— На Репнинской соре затор прорвало — и спала. Вот, смотри! Видишь, метр всего.
— Спала?
— Конечно! Спустились с деревьев и ушли.
— Куда?
— На материк! — сначала не глядя, махнул он рукой.
Потом сам посмотрел туда, где должен находиться материковый, боровой берег. Его не было видно, по карте напрямую — километра три разливов и плюс затопленные верховые болота с чахлой сосной. Всего около пяти — даже в гидрокостюме и со свежими силами не одолеть. Кедровник в два раза ближе.
— Что же я поплыла через старицу? Вот дура, на щепке...

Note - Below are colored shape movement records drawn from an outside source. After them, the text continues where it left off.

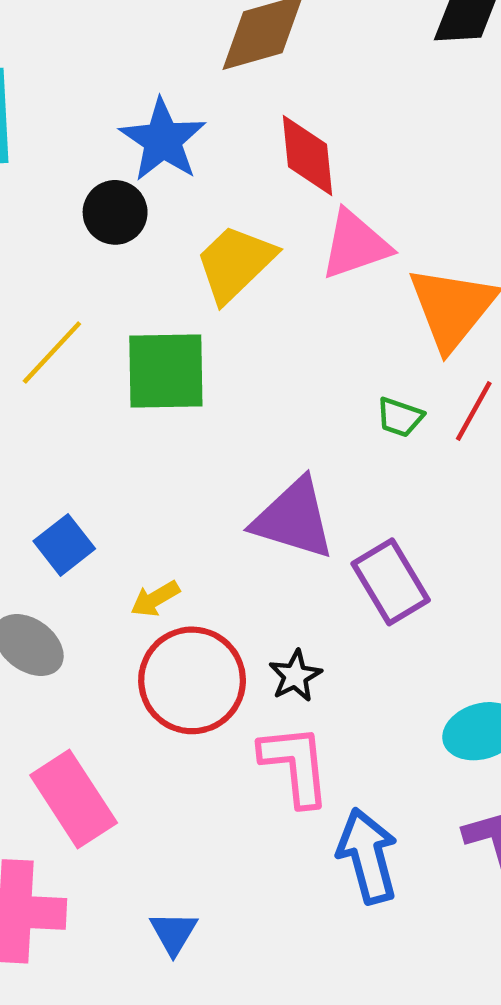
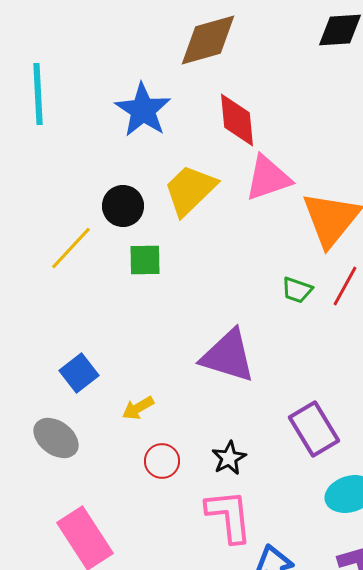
black circle: (115, 212) -> (123, 206), moved
green square: (166, 371) -> (145, 260), size x0.6
purple rectangle: (391, 582) -> (314, 429), moved
red circle: (192, 680) -> (162, 461), size x0.5

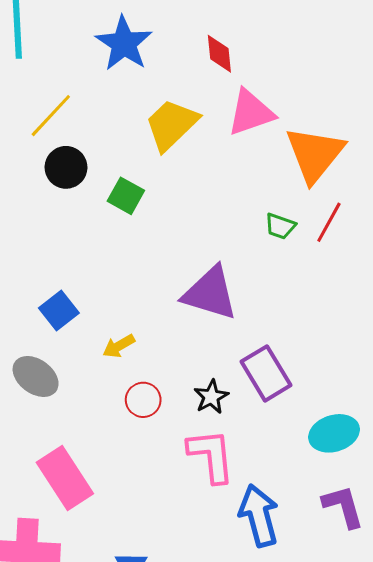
red diamond: (237, 120) -> (219, 54), size x0.7
black circle: (123, 206) -> (66, 167), moved
yellow line: (71, 248) -> (51, 116), moved
green square: (145, 260) -> (126, 196), turned 30
purple rectangle: (314, 429) -> (266, 373), moved

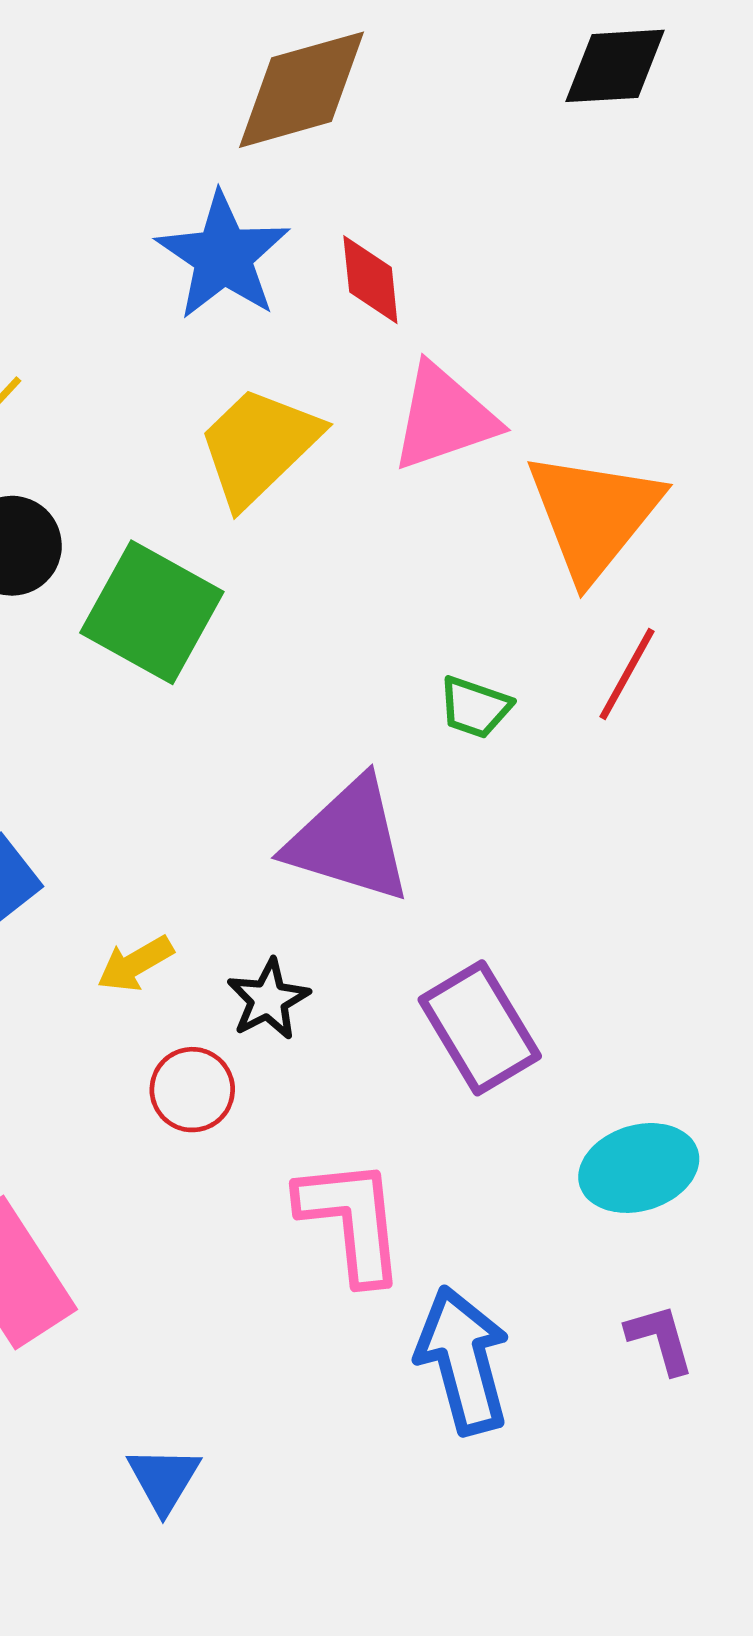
blue star: (124, 44) -> (223, 256), moved
green square: (126, 196) -> (152, 612), size x1.6
green trapezoid: (280, 226) -> (475, 707), moved
black star: (211, 397) -> (268, 999), moved
purple L-shape: (343, 506) -> (660, 1339), size x0.7

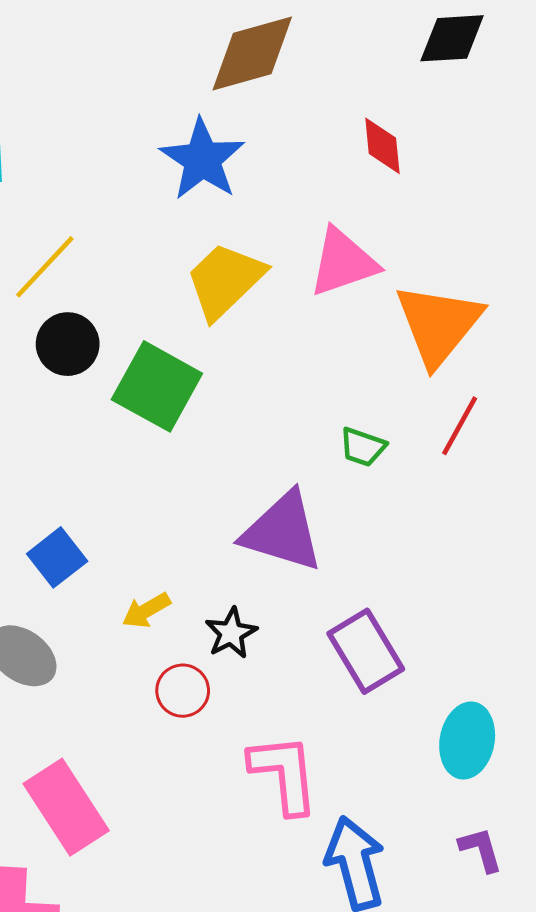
red diamond: (370, 280) -> (382, 146), moved
cyan ellipse: (639, 1168) -> (467, 741), turned -62

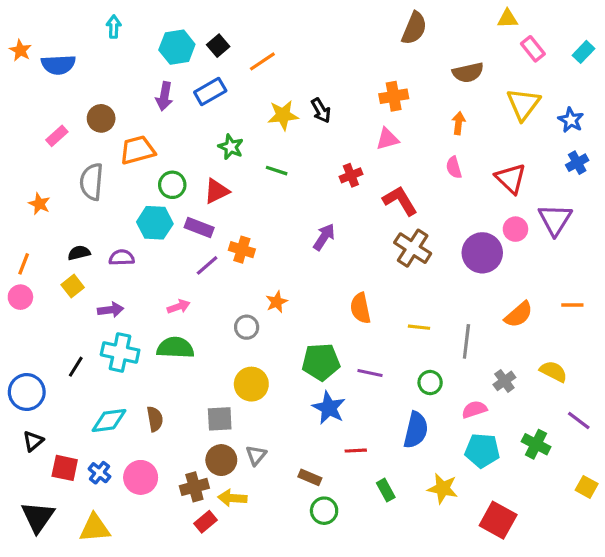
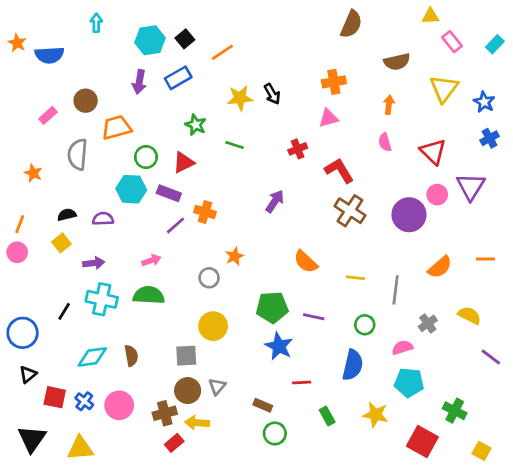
orange semicircle: (360, 308) -> (306, 262), turned -35
green cross: (536, 444) -> (455, 411), moved
yellow square: (587, 487) -> (481, 451), moved

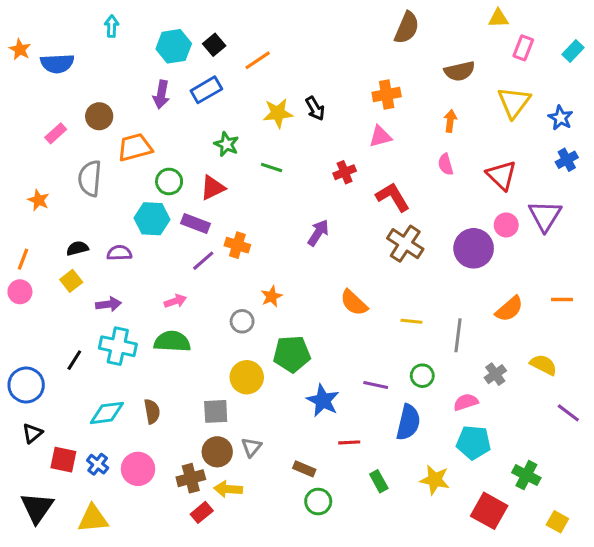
pink rectangle: (452, 42) -> (523, 48), turned 60
green pentagon: (272, 307) -> (292, 354), moved
purple line: (314, 317) -> (376, 385), moved

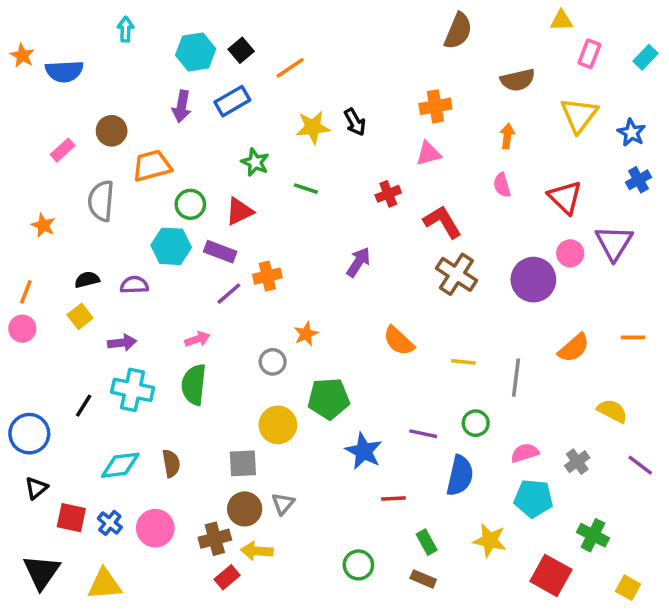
orange cross: (237, 245) -> (267, 276), turned -30
green semicircle: (172, 341) -> (194, 385), turned -87
gray cross: (495, 374) -> (577, 462), moved
brown rectangle: (304, 469) -> (423, 579), moved

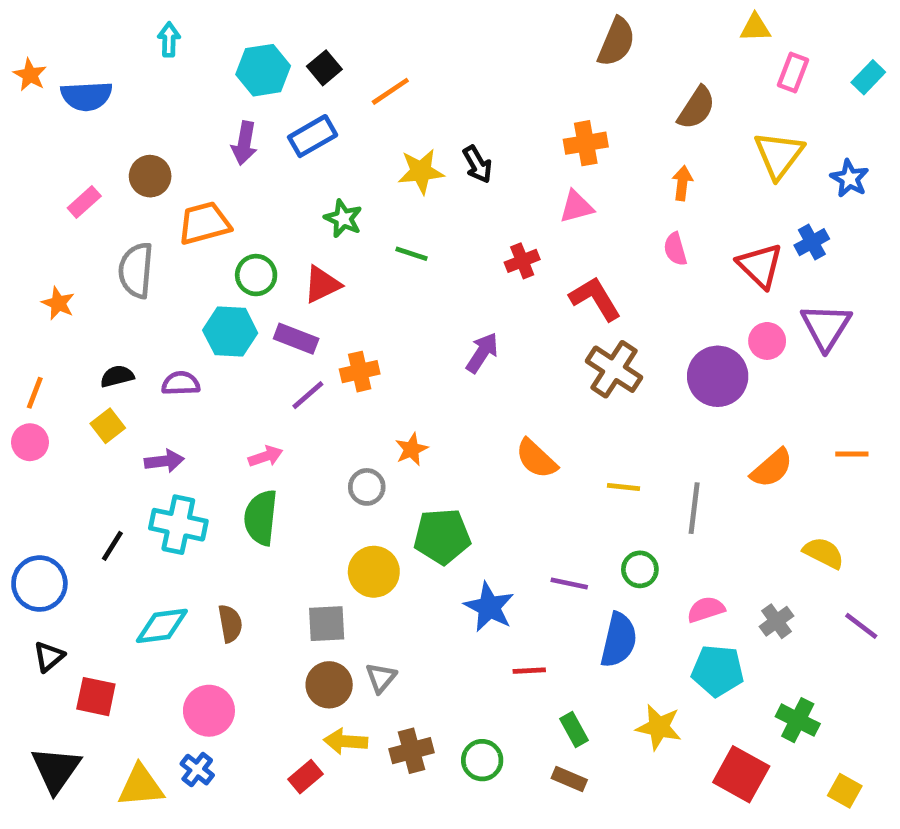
brown semicircle: (518, 80) -> (696, 108), turned -44
blue cross: (638, 180) -> (812, 242), moved
blue cross: (110, 523) -> (197, 770), moved
brown cross: (215, 539) -> (411, 751), moved

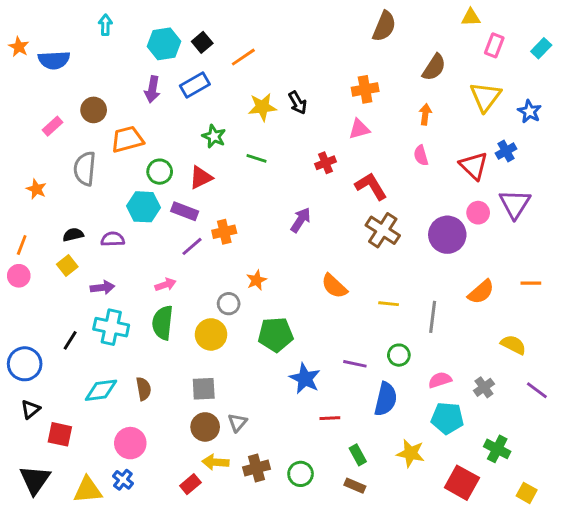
yellow circle: (374, 572) -> (211, 334), moved

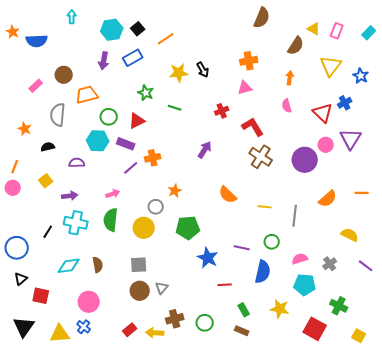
yellow triangle: (471, 17) -> (314, 29), moved, turned 32
black semicircle: (73, 235) -> (48, 147), moved
yellow arrow: (215, 462) -> (155, 333), moved

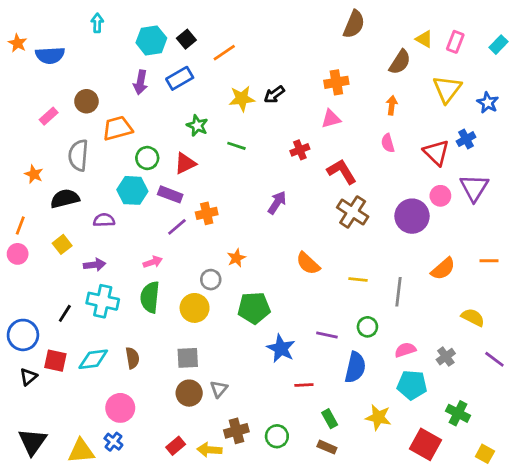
black arrow: (203, 70) -> (274, 94), turned 84
black semicircle: (48, 147) -> (65, 199), size x1.5
red square: (41, 296) -> (55, 361), moved

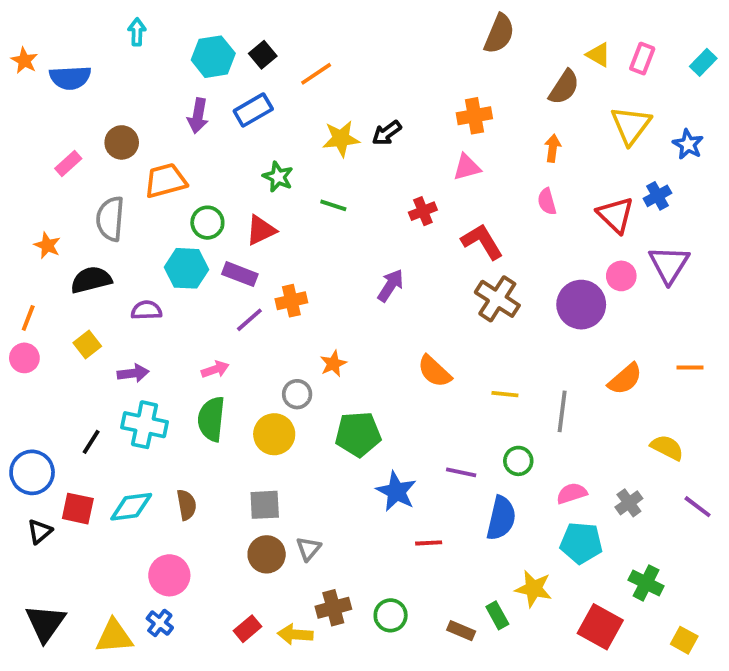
green rectangle: (330, 419) -> (497, 615), moved

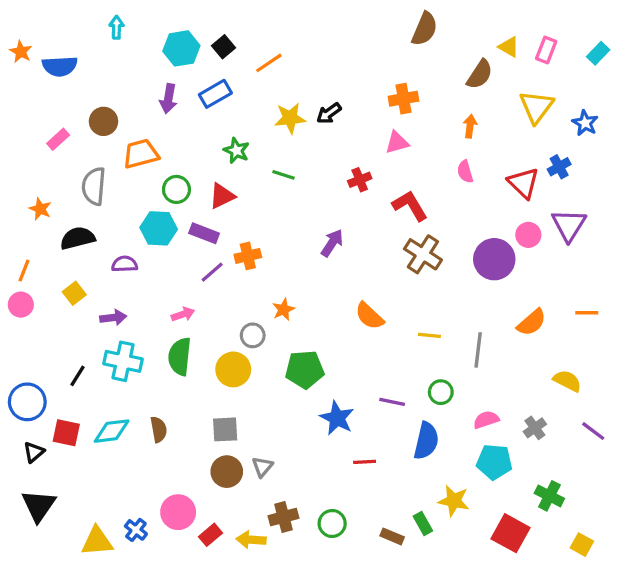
pink circle: (169, 575) -> (178, 512), moved
black triangle: (45, 623) -> (39, 506), moved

— Почему Галицын оставил вас без лодки?
— У нас была лодка, — призналась амазонка, — резиновая... Но её не накачали, и она утонула. Никто не знал, что так быстро зальёт остров. Ночью проснулись — плаваем...
— Самого утоплю, гада, — не сдержался Стас.
Она не поняла, о ком речь, и продолжала:
— Нет, мы думали, в какую сторону мне плыть. И решили, что легче к лагерю и короче. Если вода спала, они ушли, конечно. Держаться — руки затекали. Мы привязывались, боялись заснуть. А берёзки тонкие: выше залезешь — гнутся.
Он не прерывал амазонку: уж лучше пусть выговорится, чем бьётся в истерике.
На втором круге он проехал ещё ближе к соре и, отвлёкшись, налетел на топляк. Мотор рыкнул и хоть не заглох, но лодка потеряла ход — сорвал шпонку на гребном винте. Запасные в лодке были, но пока Рассохин менял, парусящий на ветру «Прогресс» прибило к соре.
И тут Стас увидел то, что больше всего боялся увидеть, — округлившуюся спину человека в замусоренной воде. Синяя куртка из плащовки, руки разбросаны в стороны...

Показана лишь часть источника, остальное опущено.